About this exercise >> The reply is to be an exact repetition of the entries that follow, with each picture left out.

Data for processing >>
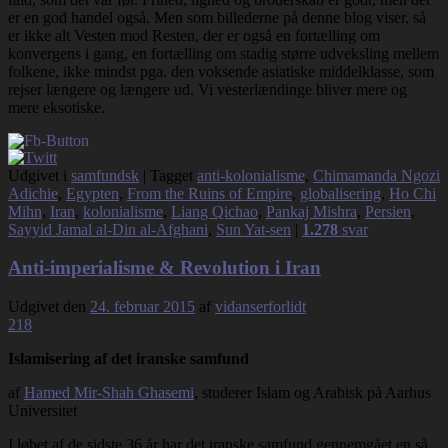
er en god handel også. Men som billederne på denne blog viser, så
er ikke alt Vesten mod Resten, der er også en fortælling om
konvergens i gang, en fortælling om stadig større udveksling mellem
folkene, ikke mindst pga. den voksende asiatiske middelklasse, som
rejser længere og længere ud. Vi vesterlændinge bliver mere og
mere eksotiske.
Udgivet i
samfundsk
|
Tagget
anti-kolonialisme
,
Chimamanda Ngozi
Adichie
,
Egypten
,
From the Ruins of Empire
,
globalisering
,
Ho Chi
Mihn
,
Iran
,
kolonialisme
,
Liang Qichao
,
Pankaj Mishra
,
Persien
,
Sayyid Jamal al-Din al-Afghani
,
Sun Yat-sen
|
1.278
svar
Anti-imperialisme & Revolution i Iran
Udgivet den
24. februar 2015
af
vidanserforlidt
218
Islamisering af det iranske samfund
af
Hamed Mir-Shah Ghasemi
, studerer Islam og Arabisk på Aarhus
Universitet
I løbet af de sidste 36 år har det iranske samfund gennemgået en så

Task result >>
er en god handel også. Men som billederne på denne blog viser, så
er ikke alt Vesten mod Resten, der er også en fortælling om
konvergens i gang, en fortælling om stadig større udveksling mellem
folkene, ikke mindst pga. den voksende asiatiske middelklasse, som
rejser længere og længere ud. Vi vesterlændinge bliver mere og
mere eksotiske.
Udgivet i
samfundsk
|
Tagget
anti-kolonialisme
,
Chimamanda Ngozi
Adichie
,
Egypten
,
From the Ruins of Empire
,
globalisering
,
Ho Chi
Mihn
,
Iran
,
kolonialisme
,
Liang Qichao
,
Pankaj Mishra
,
Persien
,
Sayyid Jamal al-Din al-Afghani
,
Sun Yat-sen
|
1.278
svar
Anti-imperialisme & Revolution i Iran
Udgivet den
24. februar 2015
af
vidanserforlidt
218
Islamisering af det iranske samfund
af
Hamed Mir-Shah Ghasemi
, studerer Islam og Arabisk på Aarhus
Universitet
I løbet af de sidste 36 år har det iranske samfund gennemgået en så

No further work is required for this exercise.